Vous avez salué l'élection du président Biden et de sa vice-présidente, élection sur laquelle le Président de la République s'est exprimé. Vous avez noté qu'en période de pandémie, les Américains ont pu voter et ont notamment utilisé le vote à distance pour le faire. Vous avez évoqué cet exemple dans le but de l'importer en France, si j'ose dire. Permettez-moi de penser – sans porter de jugement sur le scrutin américain, monsieur le ministre de l'Europe et des affaires étrangères – , que le système électoral français fonctionne bien et qu'il répond probablement à des critères qui ne permettent pas d'aller vers le vote à distance que vous appelez de vos voeux.

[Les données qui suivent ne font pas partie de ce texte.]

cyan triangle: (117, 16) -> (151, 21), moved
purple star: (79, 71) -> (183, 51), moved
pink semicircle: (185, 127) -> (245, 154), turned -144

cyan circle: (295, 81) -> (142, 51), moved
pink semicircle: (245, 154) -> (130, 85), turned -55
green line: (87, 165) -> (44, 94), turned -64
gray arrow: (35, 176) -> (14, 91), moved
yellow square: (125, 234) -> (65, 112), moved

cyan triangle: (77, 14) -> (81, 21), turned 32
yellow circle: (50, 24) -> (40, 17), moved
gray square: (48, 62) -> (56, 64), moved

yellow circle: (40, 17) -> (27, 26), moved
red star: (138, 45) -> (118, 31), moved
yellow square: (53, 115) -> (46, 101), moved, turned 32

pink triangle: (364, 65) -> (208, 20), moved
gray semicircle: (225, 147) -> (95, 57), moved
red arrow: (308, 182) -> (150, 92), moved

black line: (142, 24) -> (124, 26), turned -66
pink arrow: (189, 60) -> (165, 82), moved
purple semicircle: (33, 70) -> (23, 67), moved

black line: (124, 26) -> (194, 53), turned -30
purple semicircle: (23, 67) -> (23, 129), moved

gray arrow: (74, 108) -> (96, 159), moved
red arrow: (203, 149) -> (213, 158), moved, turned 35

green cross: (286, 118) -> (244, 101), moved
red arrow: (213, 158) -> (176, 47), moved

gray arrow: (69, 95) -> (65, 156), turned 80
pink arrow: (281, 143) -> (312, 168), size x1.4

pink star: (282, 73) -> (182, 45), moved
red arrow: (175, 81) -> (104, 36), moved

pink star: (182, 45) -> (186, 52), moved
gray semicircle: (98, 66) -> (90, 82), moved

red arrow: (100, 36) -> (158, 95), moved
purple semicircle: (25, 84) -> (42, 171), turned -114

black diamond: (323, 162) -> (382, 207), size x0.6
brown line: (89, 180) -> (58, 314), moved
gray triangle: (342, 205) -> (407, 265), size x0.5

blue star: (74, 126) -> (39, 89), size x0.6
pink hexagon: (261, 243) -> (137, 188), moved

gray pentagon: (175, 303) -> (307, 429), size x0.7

Tout d'abord, il y a la question de la lutte contre la fraude. Vous avez rappelé que le vote par correspondance avait été supprimé sous la présidence de Valéry Giscard d'Estaing pour des raisons de fraude et de difficultés d'exploitation postale. Ces motifs n'ont pas beaucoup changé depuis les années soixante-dix. Les services de La Poste contribuent évidemment à la vie électorale par l'intermédiaire du port des plis – professions de foi et bulletins de vote – , mais chacun a pu constater dans les élections où il s'est présenté qu'il y a parfois des retards, les plis arrivant parfois après le jour de l'élection.

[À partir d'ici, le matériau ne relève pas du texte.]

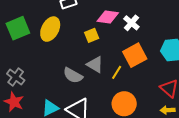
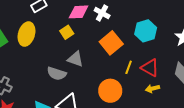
yellow line: (117, 72) -> (129, 67), moved

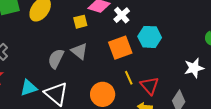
cyan hexagon: (146, 31) -> (150, 37), moved
yellow line: (129, 67) -> (129, 78), turned -64
gray semicircle: (57, 74) -> (56, 59), turned 78

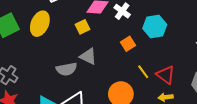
orange square: (120, 48) -> (128, 44), size x0.6
gray semicircle: (56, 59) -> (67, 69), turned -114

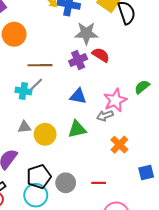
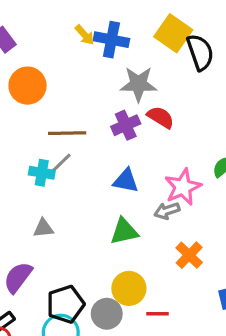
yellow circle: (45, 134) -> (129, 288), moved

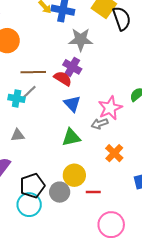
red semicircle: (161, 117) -> (63, 78), moved
purple cross: (126, 125) -> (72, 67), turned -36
blue triangle: (126, 181) -> (72, 104), turned 36

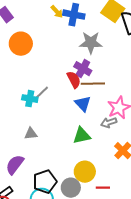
brown line: (33, 72) -> (93, 84), moved
red semicircle: (63, 78) -> (74, 80), turned 30

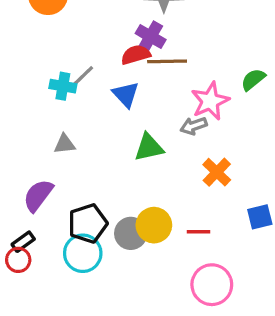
red semicircle: (74, 80) -> (136, 55), turned -78
blue triangle: (83, 104) -> (126, 94), moved
yellow circle: (85, 172) -> (154, 225), moved
red line: (103, 188) -> (199, 232), moved

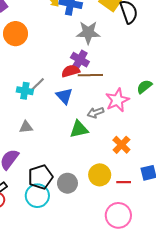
gray arrow: (194, 126) -> (96, 113), moved
yellow circle: (154, 225) -> (100, 175), moved
red line: (199, 232) -> (124, 182), moved

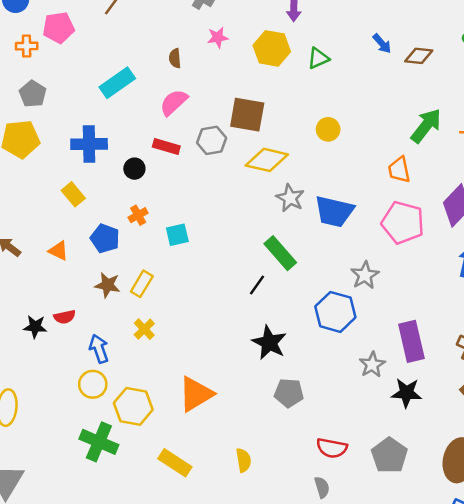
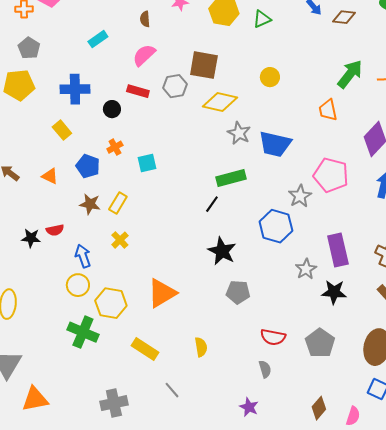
cyan rectangle: (117, 83) -> (98, 39), size x0.7
pink pentagon: (403, 222) -> (331, 175), moved
green rectangle: (280, 253) -> (231, 178), turned -64

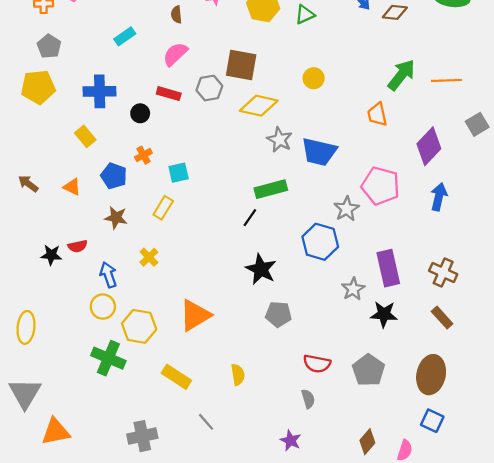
yellow rectangle: (118, 203) -> (163, 208), moved

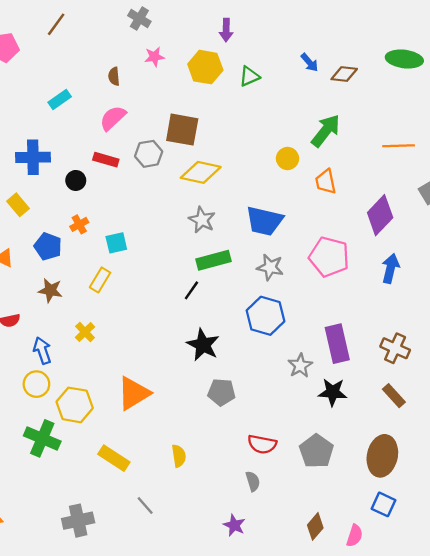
green arrow: (401, 75) -> (326, 131), moved
yellow circle: (314, 78) -> (287, 158), moved
gray star: (280, 140) -> (202, 220), moved
gray star: (347, 209) -> (270, 267), moved, turned -30

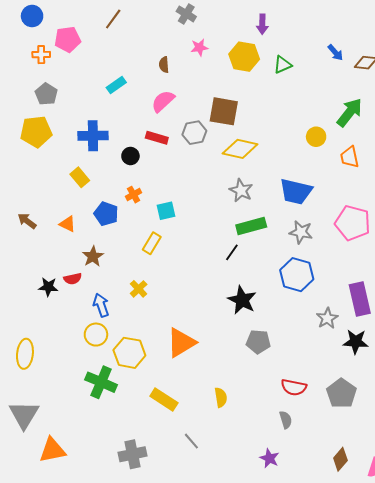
brown star: (50, 290) -> (93, 256), moved, turned 30

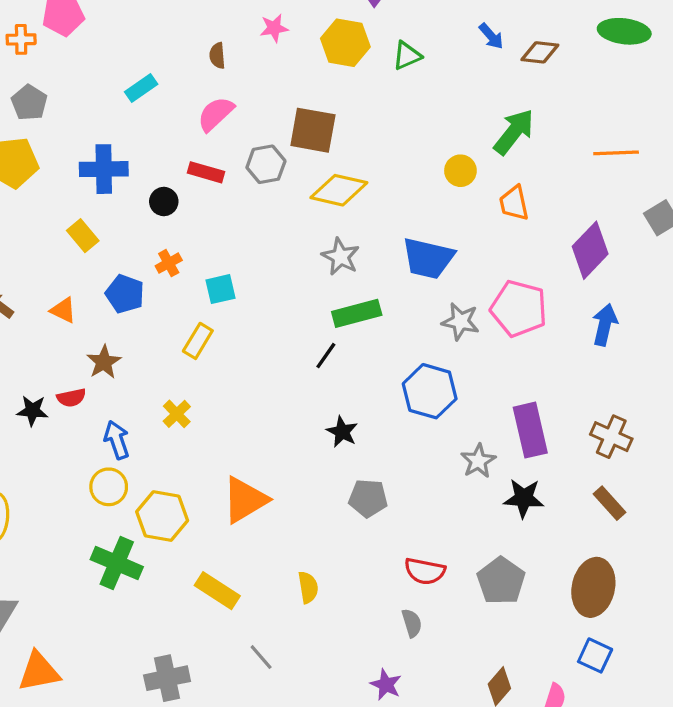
gray star: (301, 232) -> (460, 321), moved
black star: (242, 300) -> (342, 432), size x0.7

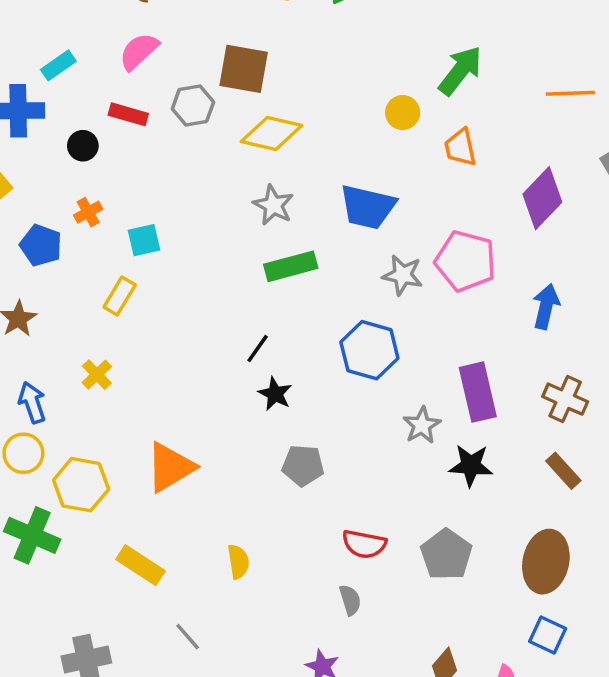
cyan rectangle: (141, 88) -> (58, 65), moved
blue arrow: (605, 325) -> (546, 306), moved
black line: (326, 356) -> (258, 348), moved

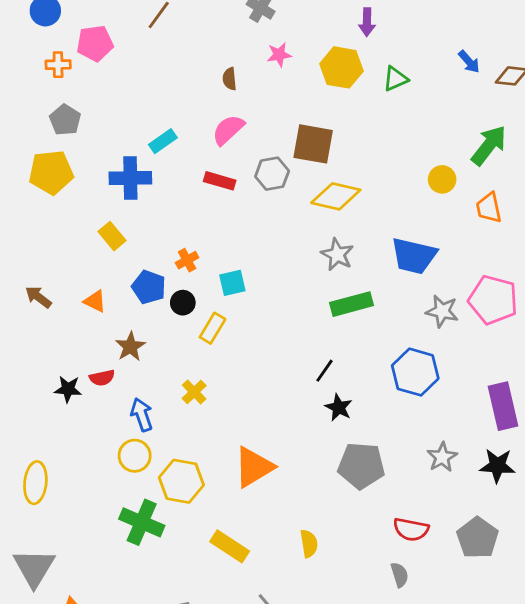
black circle: (83, 146) -> (183, 303), moved
gray star: (422, 425) -> (442, 457), moved
gray pentagon: (303, 465) -> (361, 466), size x1.4

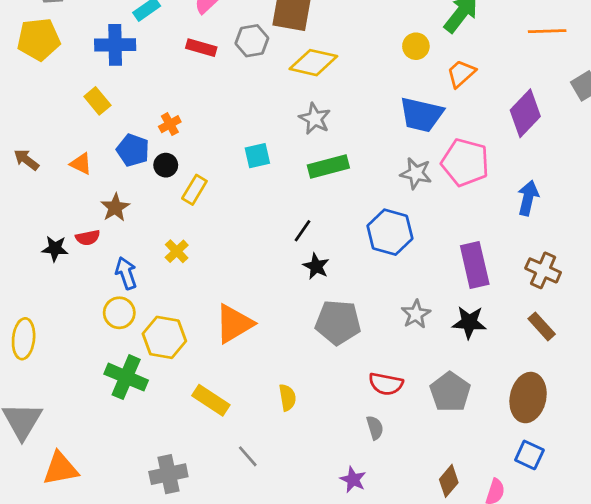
orange trapezoid: (489, 208) -> (461, 74), turned 60
blue trapezoid: (414, 256) -> (421, 115), moved
cyan square: (232, 283) -> (257, 156), moved

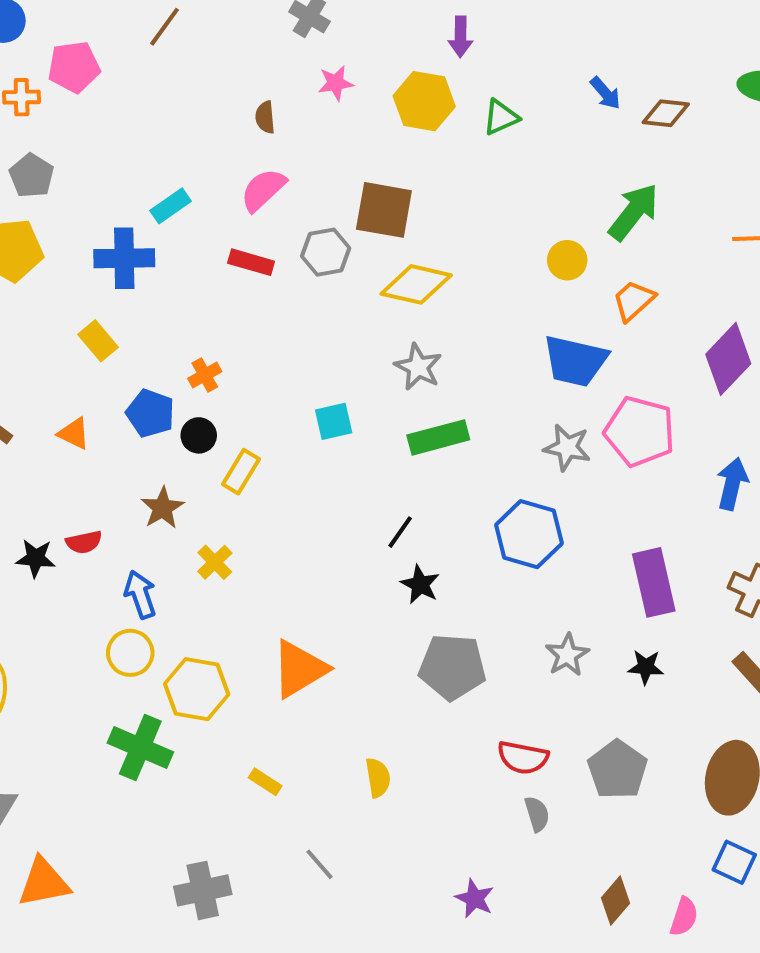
brown star: (115, 208) -> (162, 508), moved
black star: (469, 322) -> (646, 667), size x0.7
yellow rectangle: (211, 400) -> (265, 782), size x0.6
gray semicircle: (375, 428) -> (537, 814), moved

Ensuite, des cas de fraude ayant été relevés, le ministère de l'intérieur n'est pas capable aujourd'hui de s'assurer que le vote à distance par voie postale, comme d'ailleurs par voie électronique, soit entièrement incontestable – mais la question peut en effet se poser.
Si nous faisons toujours le choix de l'isoloir – systématiquement dans les préaux d'école, selon la caricature – et de l'urne, c'est pour la bonne et simple raison qu'il y a une grande force dans ce mode de scrutin : un tiers ne peut pas peser sur le choix de l'électeur, que ce soit par le poids de la communauté ou par le poids de la famille – le mari envers sa femme ou inversement, un parent sur ses enfants, etc. – , chacun vote librement dans l'isoloir. Et je souhaite pour ma part qu'on puisse continuer à voter librement dans un isoloir.